The aim of the study is to one day create bacterial cells that can record and provide medically important information about things occurring in the human body, such as when a disease first occurs and how it spreads. This relates to bacteria having the ability to sense changes to their surroundings.
The process to create the recorder involved a process akin to a type of ‘molecular hacking’. Here bacteria, isolated from the human gut, was able to be programmed to record environmental interactions and to time-stamp each interaction.
The process was undertaken using the CRISPR-Cas gene editing technology, exploiting the immune system of microbial cells. CRISPR (Clustered Regularly Interspaced Short Palindromic Repeats) is a family of DNA sequences in bacteria In a natural environment, like the human gut, bacteria can copy snippets of DNA from invading viruses (bacteriophages). This is so that subsequent generations of bacteria are able to recognize and repel invasive viruses. The process of doing so creates a chronological record of the bacterial viruses that is retained in progeny cells.

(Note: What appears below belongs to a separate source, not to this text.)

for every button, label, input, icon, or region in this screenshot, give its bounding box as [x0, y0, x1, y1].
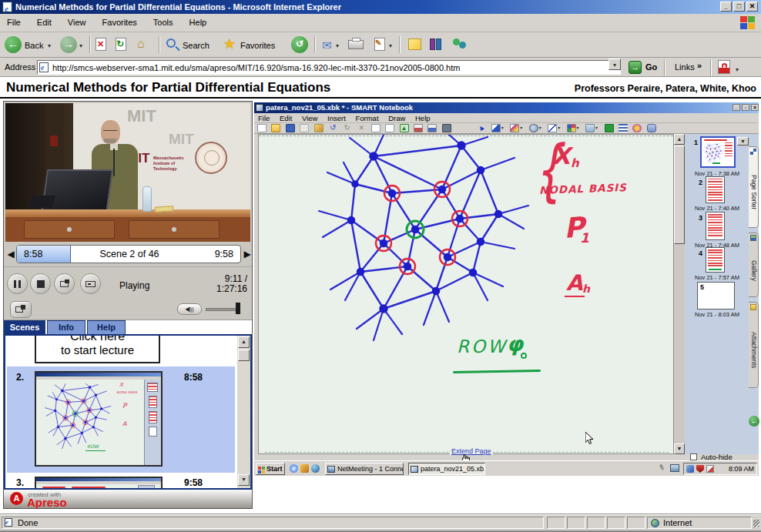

A technology known as CRISPR/Cas9 can be used to effectively and specifically change genes within organisms. By delivering the Cas9 nuclease complexed with a synthetic guide RNA (gRNA) into a cell, the cell’s genome can be cut at a desired location. This enables existing genes to be removed and new ones to be added.
For the process of constructing the biological data recorder, the scientists modified a slice of DNA (a plasmid) to give it the ability to create more copies of itself in the bacterial cell, in response to an external signal. A second, separate recording plasmid was designed to trigger the recorder and track time. When an external signal is detected, the second plasmid is activated, leading to insertion. In a way, the genetically designed CRISPR-Cas system functions as a natural biological memory device.
Up until now other studies have shown that CRISPR can be used to store various data in DNA. In addition, synthetic biologists have used CRISPR to store poems, books, and images in DNA (see the Digital Journal article “DNA as a data storage medium: Progress and challenges.”) However, what is special about the new method is the ability to time-stamp these captured events.
The operation is detailed in the following video:
Commenting on the research, Professor Harris Wang, who led the recent study, said: “Such bacteria, swallowed by a patient, might be able to record the changes they experience through the whole digestive tract, yielding an unprecedented view of previously inaccessible phenomena.”
The research has been published in the journal Science. The research paper is titled “Multiplex recording of cellular events over time on CRISPR biological tape.”